Nuestro país, como parece ser costumbre, se encuentra sumido en un ambiente de incertidumbre e intranquilidad. La sospechosa regularidad con la que nuestro país carece de sosiego me lleva a reflexionar si es que el verdadero problema radica en una fobia subconsciente al orden y la institucionalidad.

Sin ánimos de ser fatalista o querer abrigarme en la desesperanza, me permitiré cuestionar: ¿realmente queremos un país con un Estado de derecho robusto? ¿queremos seguir las reglas? ¿nos gustaría que fuesen enérgicamente repudiados los tratos preferenciales, el amiguismo y los conflictos de intereses?

Por ejemplo, gran parte de la población dice estar a favor de un Estado que garantice la certeza del castigo, que se sancione a quienes actúan de forma contraria a la ley, con independencia de quién es o cuánto dinero tiene. De ese mismo modo, es común escuchar personas quejándose de lo “extremadamente garantista” que es el sistema penal acusatorio, que, según ellos, falla en reprimir eficazmente a los delincuentes, eximiéndoles inclusive, penas de prisión. Sin embargo, vemos que, tan pronto tienen la oportunidad, un respetable porcentaje de la población le da su voto “de confianza” a personas que han sido condenadas por la justicia ordinaria, por cometer delitos comunes y aplauden intentos repudiables de algunos otros para evadir la justicia, utilizando cuanto recurso encuentren a su disposición para intentar sorprender al sistema judicial y así, dilatar lo inevitable.

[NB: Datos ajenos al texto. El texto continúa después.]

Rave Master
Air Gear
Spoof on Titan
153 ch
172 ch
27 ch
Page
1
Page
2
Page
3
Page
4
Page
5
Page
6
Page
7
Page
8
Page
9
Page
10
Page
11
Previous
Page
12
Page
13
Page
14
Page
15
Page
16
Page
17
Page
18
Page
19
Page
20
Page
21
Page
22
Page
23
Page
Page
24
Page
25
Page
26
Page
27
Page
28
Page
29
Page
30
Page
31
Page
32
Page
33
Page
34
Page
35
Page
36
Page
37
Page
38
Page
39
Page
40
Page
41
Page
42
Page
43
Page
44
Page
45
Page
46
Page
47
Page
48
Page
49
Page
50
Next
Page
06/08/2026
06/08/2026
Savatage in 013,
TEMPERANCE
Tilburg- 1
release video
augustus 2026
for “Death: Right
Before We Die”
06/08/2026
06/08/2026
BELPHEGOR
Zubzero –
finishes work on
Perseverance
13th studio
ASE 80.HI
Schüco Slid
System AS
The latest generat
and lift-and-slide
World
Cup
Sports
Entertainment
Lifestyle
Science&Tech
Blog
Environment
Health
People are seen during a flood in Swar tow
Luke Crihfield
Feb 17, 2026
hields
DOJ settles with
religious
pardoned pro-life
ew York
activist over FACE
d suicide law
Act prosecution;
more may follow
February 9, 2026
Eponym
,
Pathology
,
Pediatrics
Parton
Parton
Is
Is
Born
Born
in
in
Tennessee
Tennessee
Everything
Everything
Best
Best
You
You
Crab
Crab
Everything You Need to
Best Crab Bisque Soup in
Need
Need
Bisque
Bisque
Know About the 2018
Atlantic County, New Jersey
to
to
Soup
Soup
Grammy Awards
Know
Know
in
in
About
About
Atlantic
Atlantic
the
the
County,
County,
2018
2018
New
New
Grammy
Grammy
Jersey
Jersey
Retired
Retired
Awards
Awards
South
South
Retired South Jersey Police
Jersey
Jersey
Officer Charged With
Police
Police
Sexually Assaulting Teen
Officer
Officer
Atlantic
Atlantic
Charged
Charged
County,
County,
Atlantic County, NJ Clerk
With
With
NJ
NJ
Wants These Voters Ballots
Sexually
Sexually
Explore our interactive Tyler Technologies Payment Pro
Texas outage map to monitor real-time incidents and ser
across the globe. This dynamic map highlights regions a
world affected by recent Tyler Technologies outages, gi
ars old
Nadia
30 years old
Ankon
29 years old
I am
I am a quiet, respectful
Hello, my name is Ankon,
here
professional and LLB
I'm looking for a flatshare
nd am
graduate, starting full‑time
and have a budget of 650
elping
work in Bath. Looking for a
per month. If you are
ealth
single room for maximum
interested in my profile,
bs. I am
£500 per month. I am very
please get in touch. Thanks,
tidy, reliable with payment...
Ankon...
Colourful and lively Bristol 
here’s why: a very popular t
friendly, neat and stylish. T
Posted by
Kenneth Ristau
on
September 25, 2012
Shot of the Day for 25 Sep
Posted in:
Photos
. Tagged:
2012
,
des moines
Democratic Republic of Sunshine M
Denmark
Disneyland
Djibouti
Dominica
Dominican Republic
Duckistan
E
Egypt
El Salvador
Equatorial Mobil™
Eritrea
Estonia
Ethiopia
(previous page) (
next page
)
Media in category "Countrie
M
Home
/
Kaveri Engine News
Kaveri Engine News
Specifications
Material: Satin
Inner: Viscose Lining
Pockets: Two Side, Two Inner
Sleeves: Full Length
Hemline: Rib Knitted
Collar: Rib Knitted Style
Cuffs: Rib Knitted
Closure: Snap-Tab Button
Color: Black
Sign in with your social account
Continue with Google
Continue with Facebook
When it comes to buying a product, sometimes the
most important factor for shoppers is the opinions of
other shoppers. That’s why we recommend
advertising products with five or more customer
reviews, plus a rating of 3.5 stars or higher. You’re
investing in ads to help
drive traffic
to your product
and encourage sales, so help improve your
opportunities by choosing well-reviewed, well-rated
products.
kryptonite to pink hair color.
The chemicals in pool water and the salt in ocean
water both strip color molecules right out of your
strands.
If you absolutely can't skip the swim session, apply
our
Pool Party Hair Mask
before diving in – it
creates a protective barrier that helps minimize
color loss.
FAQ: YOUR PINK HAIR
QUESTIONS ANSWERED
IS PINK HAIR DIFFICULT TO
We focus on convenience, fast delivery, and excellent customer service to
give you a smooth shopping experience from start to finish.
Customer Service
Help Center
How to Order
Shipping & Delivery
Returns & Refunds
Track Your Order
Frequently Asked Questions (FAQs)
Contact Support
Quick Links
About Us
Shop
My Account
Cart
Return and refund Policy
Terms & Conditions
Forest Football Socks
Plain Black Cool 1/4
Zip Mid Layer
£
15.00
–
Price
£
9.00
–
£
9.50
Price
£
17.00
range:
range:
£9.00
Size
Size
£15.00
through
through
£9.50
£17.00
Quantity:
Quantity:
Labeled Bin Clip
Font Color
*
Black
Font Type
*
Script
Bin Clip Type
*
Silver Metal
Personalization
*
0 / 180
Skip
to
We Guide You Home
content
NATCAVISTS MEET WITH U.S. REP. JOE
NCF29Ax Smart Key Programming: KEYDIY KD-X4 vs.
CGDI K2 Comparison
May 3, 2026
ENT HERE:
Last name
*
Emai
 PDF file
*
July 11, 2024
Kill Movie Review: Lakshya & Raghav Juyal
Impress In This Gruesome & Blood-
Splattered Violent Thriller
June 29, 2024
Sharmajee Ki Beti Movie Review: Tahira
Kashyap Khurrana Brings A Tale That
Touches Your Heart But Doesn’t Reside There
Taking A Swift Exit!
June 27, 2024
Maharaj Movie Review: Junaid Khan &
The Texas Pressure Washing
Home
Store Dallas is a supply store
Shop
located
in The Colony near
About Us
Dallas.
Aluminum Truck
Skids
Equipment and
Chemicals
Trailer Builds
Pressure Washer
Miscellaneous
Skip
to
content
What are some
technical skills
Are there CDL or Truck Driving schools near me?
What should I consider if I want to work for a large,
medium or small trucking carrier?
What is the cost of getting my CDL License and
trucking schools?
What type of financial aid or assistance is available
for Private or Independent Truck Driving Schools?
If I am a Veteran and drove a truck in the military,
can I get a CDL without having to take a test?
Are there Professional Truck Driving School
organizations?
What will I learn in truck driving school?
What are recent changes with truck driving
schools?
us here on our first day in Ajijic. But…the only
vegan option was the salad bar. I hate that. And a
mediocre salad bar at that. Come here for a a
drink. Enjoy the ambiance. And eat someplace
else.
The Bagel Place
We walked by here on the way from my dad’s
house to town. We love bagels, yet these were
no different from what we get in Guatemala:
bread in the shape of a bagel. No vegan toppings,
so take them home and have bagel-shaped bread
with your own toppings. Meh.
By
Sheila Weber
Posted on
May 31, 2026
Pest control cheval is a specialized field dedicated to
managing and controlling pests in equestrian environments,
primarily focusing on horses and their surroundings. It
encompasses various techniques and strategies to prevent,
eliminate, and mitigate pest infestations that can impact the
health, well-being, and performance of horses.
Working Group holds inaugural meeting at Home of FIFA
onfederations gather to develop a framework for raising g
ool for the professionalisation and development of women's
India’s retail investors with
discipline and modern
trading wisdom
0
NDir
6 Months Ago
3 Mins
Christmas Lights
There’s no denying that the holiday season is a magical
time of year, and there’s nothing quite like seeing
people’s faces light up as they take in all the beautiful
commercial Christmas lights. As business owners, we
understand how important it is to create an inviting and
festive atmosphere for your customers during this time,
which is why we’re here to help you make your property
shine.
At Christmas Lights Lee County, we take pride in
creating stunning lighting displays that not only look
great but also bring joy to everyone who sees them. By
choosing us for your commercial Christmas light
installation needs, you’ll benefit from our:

De igual forma, con regularidad escuchamos sobre la importancia del respeto al texto constitucional, con sus respectivas interpretaciones efectuadas por la Corte Suprema de Justicia; sin embargo, no nos incomoda escuchar planes “futuros e inciertos” de brindar “indultos presidenciales” a delincuentes que han cometido delitos comunes. Y digo lo anterior, puesto que la desinformación es una de las armas de destrucción masiva de nuestra democracia y ha traído confusión sobre un tema que, en breves líneas me permito desarrollar.

Los indultos presidenciales son una facultad del presidente de la República, para dar “perdón” o “gracia” a personas que han sido condenados por delitos políticos. Entiéndase por delitos políticos, aquellos que tienen una naturaleza jurídica especial, con elementos objetivos que reflejan motivaciones eminentemente políticas, tendentes a atacar o afectar al organismo político-jurídico del Estado, de modo directo y específico. Un ejemplo de estos delitos son la rebelión, la sedición o la insurrección armada. Es decir, para que el presidente pueda hacer uso de esa facultad, al margen de si estamos de acuerdo o no con la misma, la persona tuvo que haber sido condenada por delitos políticos no, como intentan confundir, delitos comunes como el lavado de dinero, la conspiración e inclusive, corrupción.

En ese sentido, nuestra falta de extrañeza con actitudes que son notoriamente ilegales ha causado en nosotros un sentir de comodidad con el estatus quo, donde importantes sectores de la población han aprendido e inclusive favorecido un escenario donde el amiguismo y las influencias forman parte de los requisitos básicos para “subsistir”. Y si, por razones científicas y de nuestra composición cerebral siempre será más sencillo y viable pretender que “el problema” es de otro. Que somos víctimas de los azares del destino y que no entendemos el por qué nuestro país ha tenido una administración pública que, a lo poco, puede ser considerada deficiente.

Sin embargo, al encontrarnos en un punto como país, donde las opciones no parecen tener un punto medio entre la salvación o la perdición, dependemos únicamente de nuestra propia capacidad de progresar como sociedad, individualmente y con honestidad, superando nuestro temor al orden y la institucionalidad para salvar nuestro país del narcotráfico, la corrupción y la delincuencia.

La autora es miembro de la Fundación Libertad.